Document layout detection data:
--------------------

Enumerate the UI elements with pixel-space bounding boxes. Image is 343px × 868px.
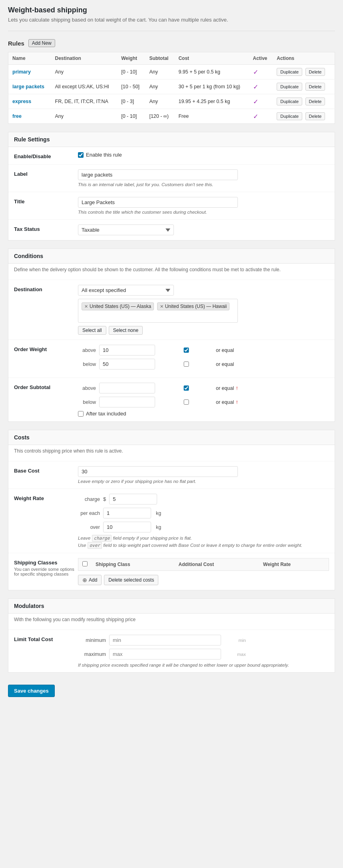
shipping-classes-main-label: Shipping Classes — [14, 560, 57, 566]
enable-disable-label: Enable/Disable — [14, 152, 78, 159]
tag-hawaii-remove[interactable]: ✕ — [160, 304, 164, 309]
rule-active-0: ✓ — [249, 65, 273, 79]
delete-button-3[interactable]: Delete — [305, 112, 325, 120]
tax-status-select[interactable]: Taxable None — [78, 224, 174, 235]
weight-below-or-equal-label: or equal — [216, 362, 234, 367]
subtotal-above-or-equal-label: or equal — [216, 385, 234, 391]
save-changes-button[interactable]: Save changes — [8, 685, 55, 697]
minimum-label: minimum — [78, 638, 106, 643]
base-cost-content: Leave empty or zero if your shipping pri… — [78, 466, 329, 484]
subtotal-below-or-equal: or equal ! — [158, 399, 237, 405]
over-input[interactable] — [103, 522, 151, 532]
rule-destination-3: Any — [51, 109, 118, 124]
rule-settings-title: Rule Settings — [8, 132, 335, 147]
rule-subtotal-0: Any — [145, 65, 174, 79]
label-input[interactable] — [78, 169, 238, 180]
enable-rule-checkbox[interactable] — [78, 152, 84, 158]
destination-content: All except specified Only specified ✕ Un… — [78, 285, 329, 335]
delete-button-1[interactable]: Delete — [305, 83, 325, 91]
limit-total-cost-label: Limit Total Cost — [14, 635, 78, 642]
weight-above-or-equal-label: or equal — [216, 348, 234, 353]
weight-rate-hint1: Leave charge field empty if your shippin… — [78, 536, 329, 541]
enable-disable-row: Enable/Disable Enable this rule — [8, 147, 335, 165]
subtotal-below-input[interactable] — [99, 397, 155, 407]
active-checkmark-icon-0: ✓ — [253, 69, 258, 75]
per-each-input[interactable] — [103, 508, 151, 518]
title-field-label: Title — [14, 197, 78, 205]
enable-rule-checkbox-label[interactable]: Enable this rule — [78, 152, 329, 158]
active-checkmark-icon-2: ✓ — [253, 98, 258, 105]
charge-input[interactable] — [109, 494, 157, 505]
title-field-content: This controls the title which the custom… — [78, 197, 329, 215]
weight-rate-charge-row: charge $ — [78, 494, 329, 505]
weight-below-checkbox[interactable] — [158, 362, 214, 367]
tag-alaska-text: United States (US) — Alaska — [90, 304, 151, 309]
conditions-description: Define when the delivery option should b… — [14, 267, 329, 272]
after-tax-checkbox[interactable] — [78, 411, 84, 417]
rule-name-0: primary — [8, 65, 51, 79]
table-row: free Any [0 - 10] [120 - ∞) Free ✓ Dupli… — [8, 109, 335, 124]
select-all-button[interactable]: Select all — [78, 326, 106, 335]
conditions-title: Conditions — [8, 249, 335, 264]
subtotal-below-or-equal-label: or equal — [216, 399, 234, 405]
duplicate-button-2[interactable]: Duplicate — [277, 97, 302, 105]
title-input[interactable] — [78, 197, 238, 208]
destination-row: Destination All except specified Only sp… — [8, 280, 335, 340]
page-title: Weight-based shipping — [8, 6, 335, 14]
base-cost-input[interactable] — [78, 466, 238, 477]
rule-destination-2: FR, DE, IT, IT:CR, IT:NA — [51, 94, 118, 109]
subtotal-above-checkbox[interactable] — [158, 385, 214, 391]
shipping-classes-content: Shipping Class Additional Cost Weight Ra… — [78, 558, 329, 585]
tag-alaska-remove[interactable]: ✕ — [84, 304, 88, 309]
rule-active-1: ✓ — [249, 79, 273, 94]
weight-below-input[interactable] — [99, 359, 155, 369]
duplicate-button-3[interactable]: Duplicate — [277, 112, 302, 120]
add-new-button[interactable]: Add New — [28, 39, 55, 47]
destination-select[interactable]: All except specified Only specified — [78, 285, 174, 296]
delete-button-0[interactable]: Delete — [305, 68, 325, 76]
subtotal-above-or-equal: or equal ! — [158, 385, 237, 391]
limit-total-cost-row: Limit Total Cost minimum min maximum max — [8, 630, 335, 672]
duplicate-button-0[interactable]: Duplicate — [277, 68, 302, 76]
weight-rate-content: charge $ per each kg over kg Leave charg… — [78, 494, 329, 548]
subtotal-below-checkbox[interactable] — [158, 399, 214, 405]
subtotal-below-label: below — [78, 399, 96, 405]
per-each-label: per each — [78, 510, 100, 516]
add-shipping-class-button[interactable]: ⊕ Add — [78, 575, 102, 585]
rule-subtotal-1: Any — [145, 79, 174, 94]
minimum-input-wrap: min — [109, 635, 249, 646]
col-weight: Weight — [117, 52, 145, 65]
sc-select-all-checkbox[interactable] — [82, 561, 88, 566]
duplicate-button-1[interactable]: Duplicate — [277, 83, 302, 91]
weight-above-or-equal: or equal — [158, 348, 234, 353]
col-actions: Actions — [273, 52, 335, 65]
rule-actions-3: Duplicate Delete — [273, 109, 335, 124]
subtotal-above-input[interactable] — [99, 383, 155, 393]
order-subtotal-label: Order Subtotal — [14, 383, 78, 390]
weight-below-row: below or equal — [78, 359, 329, 369]
weight-rate-per-each-row: per each kg — [78, 508, 329, 518]
rule-actions-0: Duplicate Delete — [273, 65, 335, 79]
weight-above-checkbox[interactable] — [158, 348, 214, 353]
maximum-input[interactable] — [109, 649, 221, 659]
rule-settings-section: Rule Settings Enable/Disable Enable this… — [8, 132, 335, 240]
weight-above-input[interactable] — [99, 345, 155, 356]
limit-hint: If shipping price exceeds specified rang… — [78, 663, 329, 667]
add-icon: ⊕ — [82, 577, 87, 583]
enable-disable-content: Enable this rule — [78, 152, 329, 158]
base-cost-hint: Leave empty or zero if your shipping pri… — [78, 479, 329, 484]
select-none-button[interactable]: Select none — [109, 326, 143, 335]
delete-button-2[interactable]: Delete — [305, 97, 325, 105]
sc-col-check — [78, 558, 92, 571]
title-hint: This controls the title which the custom… — [78, 210, 329, 215]
charge-code: charge — [92, 535, 112, 542]
delete-selected-costs-button[interactable]: Delete selected costs — [104, 575, 158, 585]
rule-destination-1: All except US:AK, US:HI — [51, 79, 118, 94]
minimum-input[interactable] — [109, 635, 221, 646]
weight-above-label: above — [78, 348, 96, 353]
after-tax-label[interactable]: After tax included — [78, 411, 329, 417]
col-name: Name — [8, 52, 51, 65]
costs-section: Costs This controls shipping price when … — [8, 430, 335, 590]
base-cost-row: Base Cost Leave empty or zero if your sh… — [8, 461, 335, 489]
page-description: Lets you calculate shipping based on tot… — [8, 17, 335, 23]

--------------------

Say how many lines of the data above have the string "limit" in them, and write nothing besides that number.

3